A porta da frente de casa rangia. Acordei por conta daquele barulho irritante e do cotejar constante no telhado. Cansado daquilo levantei irritado, encostando a porta com uma cadeira.

As cortinas já estavam completamente molhadas por conta do vento forte, que trazia a água para dentro, atravessando a janela furada. E mais uma vez eu me arrependia por optar morar em uma casa tão velha como essa. Como a casa havia sido um presente de Boas-vindas a cidade da vovó Green, eu aceitei de bom grato. Feliz por ter um lar. 

Calçando os chinelos eu caminhei até o banheiro, lavando o rosto com um pouco de água fria. O cabelo castanho escuro caía por sobre os olhos, lembrando-me que hoje seria o melhor dia para cortá-los. Escovei os dentes e em seguida conferir se todos os medicamentos estavam seu sua devida ordem.   

Antes mesmo que eu chegasse a cozinha, minha cadela Nana pulou em cima de mim. Latindo alto e apoiando suas patas sujas na calça do meu pijama, azul-claro. Pedindo desesperadamente sua comida.   

— Calma, garota — acariciei seus pelos curtos e avermelhados.

Nana é um Mastiff inglês de porte grande e babona. Ela veio marcando o piso inteiro de madeira com suas patas imensas e molhadas. Prevendo seu alvoroço, servi de uma vez sua comida, colocando uma porção boa em sua tigela, perto da pia.  

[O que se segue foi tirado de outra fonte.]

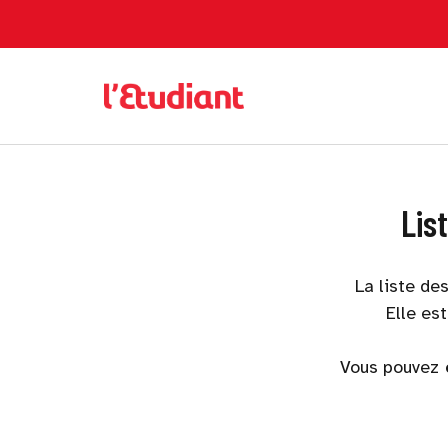
Lis
La liste de
Elle es
Vous pouvez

A porta da frente tinha uma escapatória, por onde ela se espremia durante a noite, pois isso as patas sujas de lama.

Apesar da sujeira no piso ela estava fazendo a coisa certa. Era melhor suas patas sujas do que outras coisas em casa. Mesmo chovendo, Nana segue obedientemente a ordem de dar uma pequena volta pelo jardim todas as manhãs. O lugar certo, para certas necessidades.

Enquanto o meu café amanhecido era fervido eu dedilhei algumas notas sobre o piano de cauda no meio da minha sala. Relembrando os ensinamentos do meu pai, Charles Green. Ele falava com sua voz calma as melhoras notas para se tocar. E desde de muito pequeno eu sentava-me ao lado dele e observava sua melodia encher a casa enquanto seus dedos hábeis iam dedilhando as teclas com delicadeza. Lembro-me muito bem de todas as manhãs de domingo, quando meus irmãos e eu acordamos sempre com o cheiro delicioso de bolo e biscoitos. Que nossa mãe preparava todas as manhãs de domingo.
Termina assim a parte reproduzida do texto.